Law in the Republic of China on Taiwan today is based on the German-based legal system carried to Taiwan by the Kuomintang. The influence of the Qing Code manifests itself in the form of an exceptionally detailed penal code, with a large number of offences punishable by death. For example, in addition to the offence of piracy, there are also piracy causing grievous bodily harm (punishable by death or life imprisonment pursuant to Section 3 of Article 333 of the Criminal Code of the Republic of China (中華民國刑法)), as well as piracy causing death and piracy with arson, rape, kidnapping or murder (both entail mandatory death penalty pursuant to Section 3 of Article 333 and Article 334 of the Criminal Code). One legacy from those bygone era is the offence of murder of a family member (e.g. patricide and matricide). The offence entails life imprisonment or death pursuant to Section 1 of Article 272 of the Criminal Code, even for minors under 18 years old until abolition on July 1, 2006 of Section 2 of Article 63 of the Criminal Code that allowed for life imprisonment or the death penalty against minors committing crimes under Section 1 of Article 272.

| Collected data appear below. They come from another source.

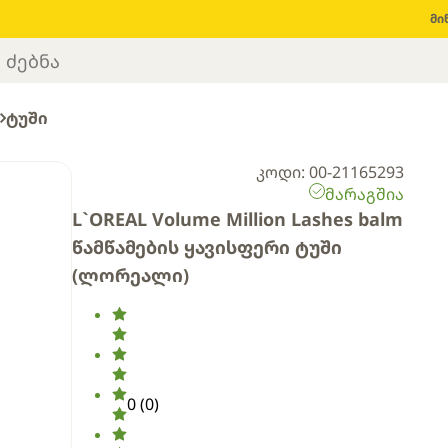
მი
ტუში
კოდი: 00-21165293
მარაგშია
L`OREAL Volume Million Lashes balm
წამწამების ყავისფერი ტუში
(ლორეალი)
0
(
0
)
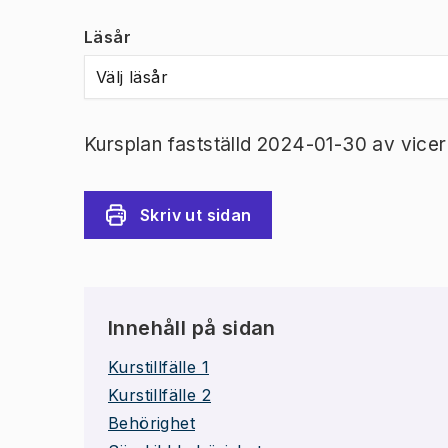
Läsår
Välj läsår
Kursplan fastställd 2024-01-30 av vicer
Skriv ut sidan
Innehåll på sidan
Kurstillfälle 1
Kurstillfälle 2
Behörighet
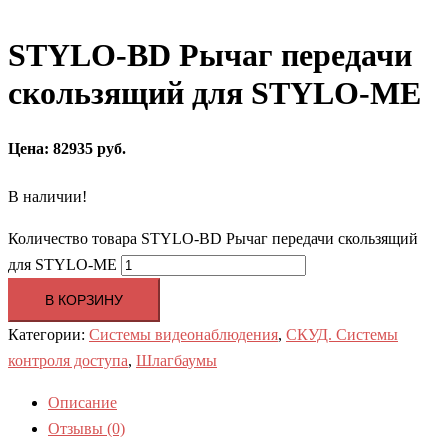
STYLO-BD Рычаг передачи
скользящий для STYLO-ME
Цена: 82935 руб.
В наличии!
Количество товара STYLO-BD Рычаг передачи скользящий
для STYLO-ME
В КОРЗИНУ
Категории:
Системы видеонаблюдения
,
СКУД. Системы
контроля доступа
,
Шлагбаумы
Описание
Отзывы (0)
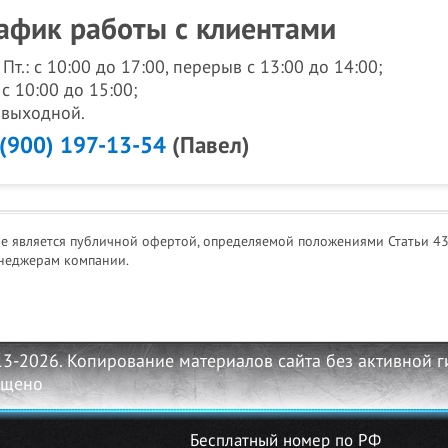
афик работы с клиентами
- Пт.: с 10:00 до 17:00, перерыв с 13:00 до 14:00;
 с 10:00 до 15:00;
: выходной.
 (900) 197-13-54
(Павел)
не является публичной офертой, определяемой положениями Статьи 43
неджерам компании.
13-2026. Копирование материалов сайта без активной 
ещено
Бесплатный номер по РФ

People's Republic of China
In the People's Republic of China, while the legal system was, and to some extent still is, based on socialist law, it incorporates certain aspects of the Qing Code, most notably the notion that offenders should be shamed into repentance - in the form of the practice of parading condemned criminals in public from 1927 (the beginning of the Agrarian Revolutionary War) to 1988, when "the declaration of the Supreme People's Court, the Supreme People's Procuratorate and the Ministry of Public Security on resolutely stopping the street display of convicted and unconvicted criminals" was issued.

Hong Kong

In Hong Kong, after the establishment of British rule in 1841, the Great Qing Legal Code remained in force for the local Chinese population. Until the end of the 19th Century AD, Chinese offenders were still executed by decapitation, whereas British offenders would be put to death by hanging. Even deep into the 20th Century and well after the fall of the Qing dynasty in China, Chinese men in Hong Kong could still practice polygamy by virtue of the Qing Code—a situation that was ended only with the passing of the Marriage Reform Ordinance 1970 (Cap.178) which came into force on 7 October 1971. Therefore, the Great Qing Legal Code was actually enforced in some form for a total of 327 years, from 1644 AD to 1971 AD.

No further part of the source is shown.